Extracted entries:

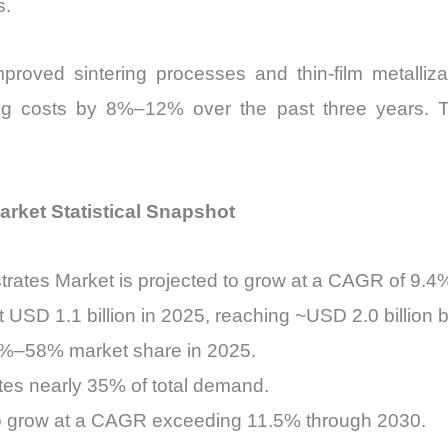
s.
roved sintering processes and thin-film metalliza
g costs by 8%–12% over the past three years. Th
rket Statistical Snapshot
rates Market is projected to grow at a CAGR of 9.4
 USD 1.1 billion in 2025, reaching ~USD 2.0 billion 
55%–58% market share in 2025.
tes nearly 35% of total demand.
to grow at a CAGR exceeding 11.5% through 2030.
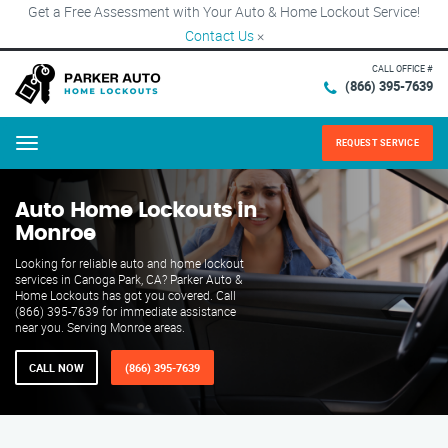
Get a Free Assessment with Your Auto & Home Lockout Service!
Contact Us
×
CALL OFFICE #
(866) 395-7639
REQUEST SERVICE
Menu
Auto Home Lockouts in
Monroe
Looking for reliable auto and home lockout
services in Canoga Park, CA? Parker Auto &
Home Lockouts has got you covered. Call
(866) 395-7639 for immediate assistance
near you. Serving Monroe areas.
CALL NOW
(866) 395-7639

---

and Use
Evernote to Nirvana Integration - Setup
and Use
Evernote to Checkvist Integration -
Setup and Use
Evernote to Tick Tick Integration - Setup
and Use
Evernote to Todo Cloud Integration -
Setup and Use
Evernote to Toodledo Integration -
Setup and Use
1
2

What you will do: Return the lines above that include the string "Lockouts".

Answer box:
Auto Home Lockouts in
Home Lockouts has got you covered. Call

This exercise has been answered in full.